__EXERCISE GOAL__:
Return every line from the records below with the string "محتوای".

__DATA SUPPLIED__:

####

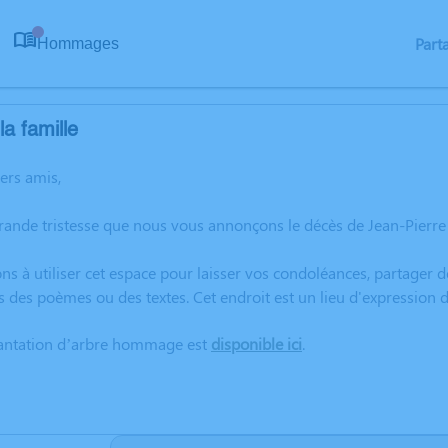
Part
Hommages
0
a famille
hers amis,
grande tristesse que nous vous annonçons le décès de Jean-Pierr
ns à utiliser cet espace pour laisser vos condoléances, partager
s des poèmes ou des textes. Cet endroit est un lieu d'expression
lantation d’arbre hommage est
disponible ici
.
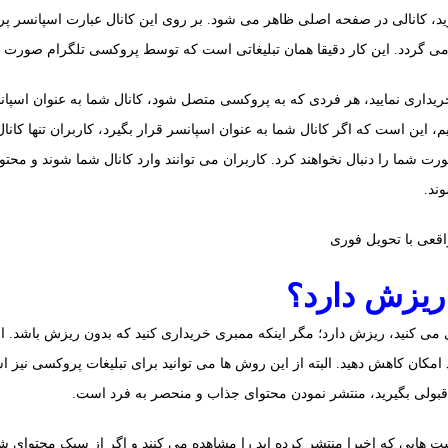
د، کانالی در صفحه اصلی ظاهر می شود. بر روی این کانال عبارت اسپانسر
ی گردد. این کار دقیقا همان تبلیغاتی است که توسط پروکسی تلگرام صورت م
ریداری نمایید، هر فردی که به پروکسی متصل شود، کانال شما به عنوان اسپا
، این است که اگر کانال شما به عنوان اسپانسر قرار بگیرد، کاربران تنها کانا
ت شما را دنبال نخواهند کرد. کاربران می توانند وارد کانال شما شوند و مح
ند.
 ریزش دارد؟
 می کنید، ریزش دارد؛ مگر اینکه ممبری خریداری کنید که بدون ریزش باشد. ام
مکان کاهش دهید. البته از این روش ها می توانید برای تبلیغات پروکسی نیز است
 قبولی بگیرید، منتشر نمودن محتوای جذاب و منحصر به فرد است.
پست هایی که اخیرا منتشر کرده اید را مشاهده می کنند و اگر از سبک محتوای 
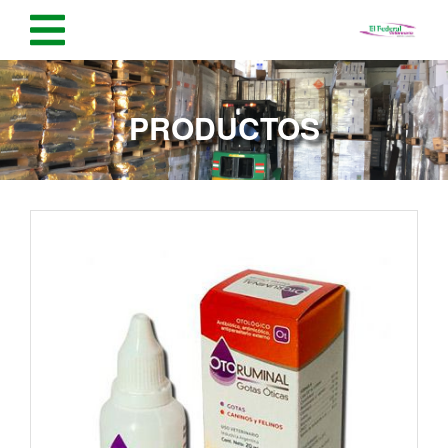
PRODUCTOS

####

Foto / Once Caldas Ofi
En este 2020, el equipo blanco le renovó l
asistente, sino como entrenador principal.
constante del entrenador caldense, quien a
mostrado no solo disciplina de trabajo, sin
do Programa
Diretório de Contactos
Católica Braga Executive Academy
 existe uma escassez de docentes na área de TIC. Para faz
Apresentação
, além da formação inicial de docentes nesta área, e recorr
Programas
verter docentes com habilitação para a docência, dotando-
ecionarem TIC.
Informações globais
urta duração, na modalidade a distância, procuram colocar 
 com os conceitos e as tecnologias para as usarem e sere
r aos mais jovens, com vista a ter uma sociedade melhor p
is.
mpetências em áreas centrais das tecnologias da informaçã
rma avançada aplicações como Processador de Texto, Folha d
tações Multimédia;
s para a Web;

####

__OUTPUT BELOW__:
 قبولی بگیرید، منتشر نمودن محتوای جذاب و منحصر به فرد است.
پست هایی که اخیرا منتشر کرده اید را مشاهده می کنند و اگر از سبک محتوای 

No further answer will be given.